The Portland Museum of Art & Sport was conceived by German artist Anke Schüttler, and American, Lauren Moran. The idea was to have the two realms of sport and art inspire each other. The venue — Portland State Universities Rec Centre. Amongst people swimming laps and packs of men ripping shredding their muscles with dumb-bells lay an array of artistic expression. On one wall hung a vertical rectangular paper which was torn on one end and was covered in markings made by individuals in wheelchairs from Project Grow Portland. There were pictures and description cards around the gym featuring moments in history when humans had lifted heavy objects a project conceived by Adam Carlin.

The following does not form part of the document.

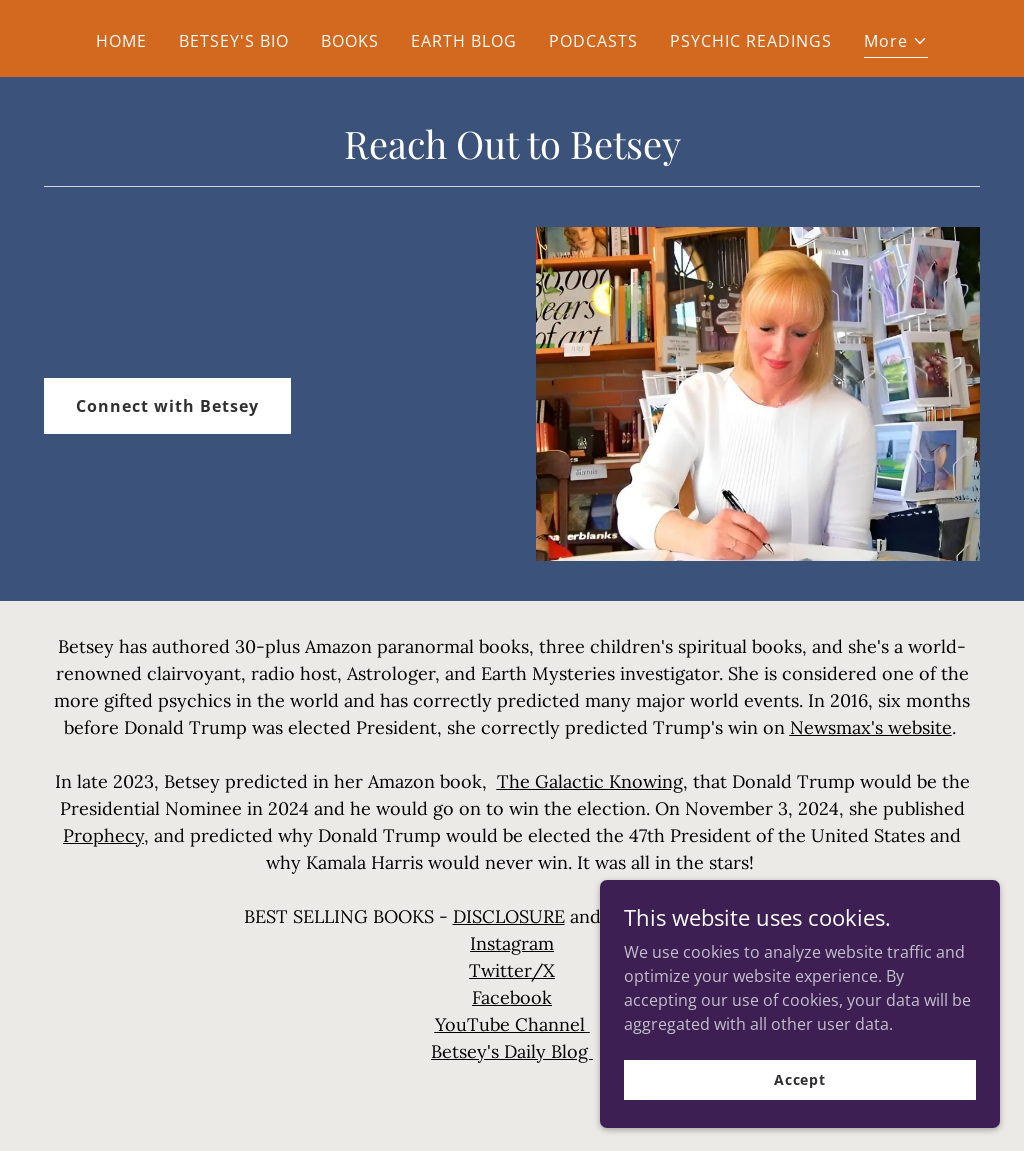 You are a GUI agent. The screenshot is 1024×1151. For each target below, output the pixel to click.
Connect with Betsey (167, 406)
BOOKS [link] (350, 41)
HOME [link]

And, in front of the treadmill were mathematical charts that described what was happening to the body of an individual who chose to run on that treadmill which was a collaboration between the curators and a mathematician grad at Portland State University. These plus many other pieces were placed amongst the sweaty recreationalists and gym equipment. In someways it made it feel safer for me to be in the gym — a place that much like high school, made me feel alienated and not athletic enough. The Portland Museum of Art & Sport was founded in 2015 and will continue to explore the subject and relationship between contemporary art and recreational sports in the future.
Ink Visible Public Event
Arianna Warner, Kimber Teatro, Aubrey Hight, Tanya Magdalena, Trevor Ward, and Lindsay Carter
This event happened at a bar. Never an issue for me. It posed the question “What is your invisible disability?” Working in collaboration with tattoo artists, project lead Arianna Warner, asked these tattoo artists the same question and asked them to write about their invisible disability and also design a temporary tattoo that represented that illness. The night of the event the public were asked to consider the invisible disability and also write their story and design a temporary tattoo inspired by their writing. The tattoo artists’ stories and tattoos were there to collect and bind into a book you could take home.
I couldn’t help but discuss mental health with the people around me as we designed our tattoos and sipped our Portland craft beer. This idea that mental health is invisible is indicative of the world’s reluctance to openly talk about mental health. Anxiety, depression, ADHD are all common mental health issues that many people feel ashamed telling someone about. This event allowed peoples stories to be told in a safe space and an equal exchange between everyone as we all attempted to define what disability we hold inside of us that we don’t often express to others.